ユキカゼ 二

 ユキの部屋を出て、ターミナルを目指す。コロニーの廊下に僕の足音が響く。すれ違う人たちは忙しそうだ。月面のコロニーは三ヶ所あり、それぞれに研究地区と居住地区がある。それから僕たちが学んだ学校もある。三つのコロニーを結ぶのがターミナルだ。定期的に物資や人が宇宙船に乗って星の間を移動する。宇宙船には様々な種類があるが、僕たち星間飛行士の船が一番小さい。速達の貨物だけを運搬するからだ。

 ターミナルはいつも荷物で溢れかえっている。月で生産された食料、火星で採掘された鉱石、地球のデータ。そんな積み上げられた物資の間を縫うようにしてシップマスターが動き回っている。地上職は忙しい。物資の運搬や集配をするのも、宇宙船のメンテナンスをするのも、燃料の補給や管制塔から指示を出すのも、すべて地上職の仕事だ。素直に、すごいと思う。

 僕たち飛行職はただ宇宙船で航海するだけだ。決められたルートを、決められた速度で、ただ飛び続けるだけの仕事だ。それなのに、飛行職は、常に一定の人気と敬意を集めている。

 今もこうしてターミナルを歩けば、すれ違う人たちから羨望と憧憬の眼差しが送られる。中には握手を求めてくる人もいる。そのたびに、心のどこかがチクリと痛む。それは多分、どれほど憧れていても、憧れは所詮、憧れのままにすぎないからだ。転職は基本的に認められていない。地上職はいつまでも地上職で、飛行職は飛べなくなるその日までずっと飛び続ける。

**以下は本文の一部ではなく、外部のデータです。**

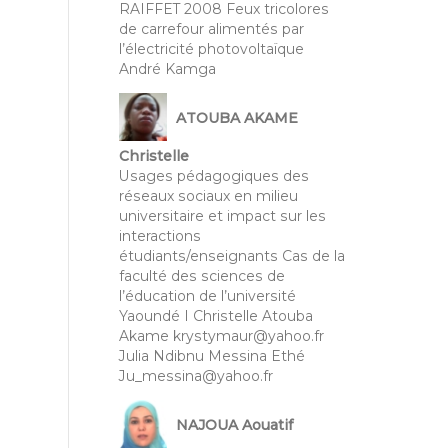
RAIFFET 2008 Feux tricolores
de carrefour alimentés par
l’électricité photovoltaïque
André Kamga
ATOUBA AKAME
Christelle
Usages pédagogiques des
réseaux sociaux en milieu
universitaire et impact sur les
interactions
étudiants/enseignants Cas de la
faculté des sciences de
l’éducation de l’université
Yaoundé I Christelle Atouba
Akame krystymaur@yahoo.fr
Julia Ndibnu Messina Ethé
Ju_messina@yahoo.fr
NAJOUA Aouatif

 識別カードを機械に通して、今回の航海に必要な食料品を受け取り、僕は自分の宇宙船の前に立った。星間飛行士になった時に与えられた小型船だ。型は古いけれど、まだまだ現役だ。事故も故障もなく飛び続けてくれている。すぐにメンテナンスを担当するシップキーパーが僕の元へ走り寄って来た。シップキーパーからは微かに油の匂いがした。

「機体に異常はありません。ナビですが、火星でアップデートをするように指示が出ています。それから、追加で速達の荷物がいくつか積み込まれています」

 シップキーパーは僕に整備報告を渡した。僕はそれに目を通して、最後にサインをしなければならない。自分の手で字を書くのは、このサインをする時くらいだ。他には字を書く機会がほとんどない。僕は自分の名前しか書くことが出来ないのではないかと不安になる。僕が報告書を読んでいると、シップキーパーが僕の名前を呼んだ。

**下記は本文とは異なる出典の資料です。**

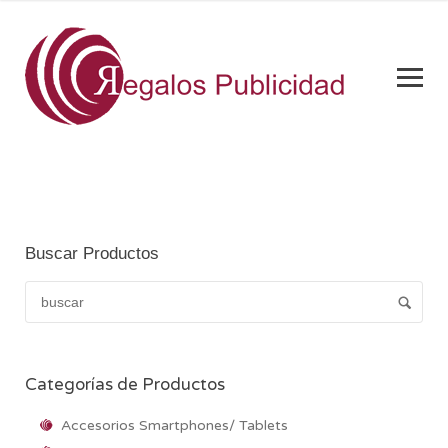
Buscar Productos
Categorías de Productos
Accesorios Smartphones/ Tablets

「そういえば、ハナテさんは随分と旧型のナビを使っているようですが」

 僕はチラリとシップキーパーを見た。確かに僕のナビは古い。情報は更新しているが、基本機能や性能が最新型とは全く違う。

「この機体が譲り受けたものだから、搭載されていたナビはそのままにしてあるんだけど。変更の勧告が出ましたか?」

「いいえ、そうではなくて。大会の前に変更する飛行士が多いので、品薄になってしまうんですよ。だから、変えるのなら今のうちに、と思いまして」

「ああ、それなら大丈夫です。気に入っているので」

 サインをした報告書をシップキーパーに返した。サインを確認すると、シップキーパーはタラップに掲げられていた緑色の旗を外した。僕はタラップを上がって機内に入り、貨物室をチェックした。それから僕の住居スペースに食料品を仕舞う。ほとんどの宇宙船には日常生活を送るための最低限の設備が揃っている。大型船ならば設備も立派だが、星間飛行士が使う小型船は狭い。気を付けないとすぐに頭をぶつける。ベッドも狭く、眠っている間にベッドから落ちることもある。

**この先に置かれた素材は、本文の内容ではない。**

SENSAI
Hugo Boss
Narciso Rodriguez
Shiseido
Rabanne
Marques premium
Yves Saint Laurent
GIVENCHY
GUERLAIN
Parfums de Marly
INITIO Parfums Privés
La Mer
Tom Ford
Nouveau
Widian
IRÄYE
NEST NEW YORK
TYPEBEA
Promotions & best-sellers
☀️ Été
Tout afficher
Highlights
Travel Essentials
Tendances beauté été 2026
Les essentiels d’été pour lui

 けれど、宇宙を飛び回る僕たち飛行職にとっては、この宇宙船が家みたいなものだ。

 僕は自分の部屋でグローブをはめ、首からゴーグルをかけ、機体の外に出た。出発まであと少しだけ時間がある。僕は機体に上がるタラップに座って、ぼんやりとターミナルを眺めることにした。次にこのターミナルに帰ってくるのは、五週間後だ。何もかもが変わるわけではないけれど、ゆっくりとした時間の中で、人類はせわしなく生きて、このターミナルの景色もどこか違っているだろう。その軌跡を僕は見ることが出来ない。いつだって、そこにあるのは時間を越えたものだ。懐かしさはない。愛着もない。僕たち飛行士は流れて行く。留まることなどない。

 故郷と呼べる場所を、僕は知らない。

 出発時間になった。フラッグを持ったシップキーパーが機体の前に走ってくる。僕はタラップから降りて、シップキーパーと握手をする。いつも、出発前には決まって、フラッグ係と握手を交わす。これはシップマスターの伝統であり、願掛けのようなものであり、そして、別れの挨拶だ。もしかしたら、これが永遠の別れになるかもしれない。飛行士にとっては最後の人の体温になるかもしれない。僕たちはグローブを外して、互いの手をしっかりと握りしめる。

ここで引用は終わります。